The cgroup may not at or reach limit but system has run out of physical  
EPC.

Thanks
Haitao
Huang, Kai Feb. 23, 2024, 10:18 a.m. UTC | #10
> > 
> Right. When code reaches to here, we already passed reclaim per cgroup.  

Yes if try_charge() failed we must do pre-cgroup reclaim.
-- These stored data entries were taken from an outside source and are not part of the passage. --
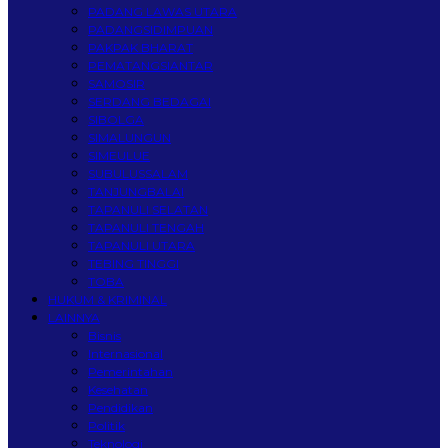
PADANG LAWAS UTARA
PADANGSIDIMPUAN
PAKPAK BHARAT
PEMATANGSIANTAR
SAMOSIR
SERDANG BEDAGAI
SIBOLGA
SIMALUNGUN
SIMEULUE
SUBULUSSALAM
TANJUNGBALAI
TAPANULI SELATAN
TAPANULI TENGAH
TAPANULI UTARA
TEBING TINGGI
TOBA
HUKUM & KRIMINAL
LAINNYA
Bisnis
Internasional
Pemerintahan
Kesehatan
Pendidikan
Politik
Teknologi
> The cgroup may not at or reach limit but system has run out of physical  
> EPC.
> 

But after try_charge() we can still choose to reclaim from the current group,
but not necessarily have to be global, right?  I am not sure whether I am
missing something, but could you elaborate why we should choose to reclaim from
the global?
Haitao Huang Feb. 23, 2024, 5 p.m. UTC | #11
On Fri, 23 Feb 2024 04:18:18 -0600, Huang, Kai <kai.huang@intel.com> wrote:

>> >
>> Right. When code reaches to here, we already passed reclaim per cgroup.
>
> Yes if try_charge() failed we must do pre-cgroup reclaim.
>
>> The cgroup may not at or reach limit but system has run out of physical
>> EPC.
>>
>
> But after try_charge() we can still choose to reclaim from the current  
> group,
> but not necessarily have to be global, right?  I am not sure whether I am
> missing something, but could you elaborate why we should choose to  
> reclaim from
> the global?
>

Once try_charge is done and returns zero that means the cgroup usage is  
charged and it's not over usage limit. So you really can't reclaim from  
that cgroup if allocation failed. The only  thing you can do is to reclaim  
globally.

This could happen when the sum of limits of all cgroups is greater than  
the physical EPC, i.e., user is overcommitting.

Thanks

Haitao
Huang, Kai Feb. 26, 2024, 1:38 a.m. UTC | #12
On 24/02/2024 6:00 am, Haitao Huang wrote:
> On Fri, 23 Feb 2024 04:18:18 -0600, Huang, Kai <kai.huang@intel.com> wrote:
> 
>>> >
>>> Right. When code reaches to here, we already passed reclaim per cgroup.
>>
>> Yes if try_charge() failed we must do pre-cgroup reclaim.
>>
>>> The cgroup may not at or reach limit but system has run out of physical
>>> EPC.
>>>
>>
>> But after try_charge() we can still choose to reclaim from the current 
>> group,
>> but not necessarily have to be global, right?  I am not sure whether I am
>> missing something, but could you elaborate why we should choose to 
>> reclaim from
>> the global?
>>
> 
> Once try_charge is done and returns zero that means the cgroup usage is 
> charged and it's not over usage limit. So you really can't reclaim from 
> that cgroup if allocation failed. The only  thing you can do is to 
> reclaim globally.

Sorry I still cannot establish the logic here.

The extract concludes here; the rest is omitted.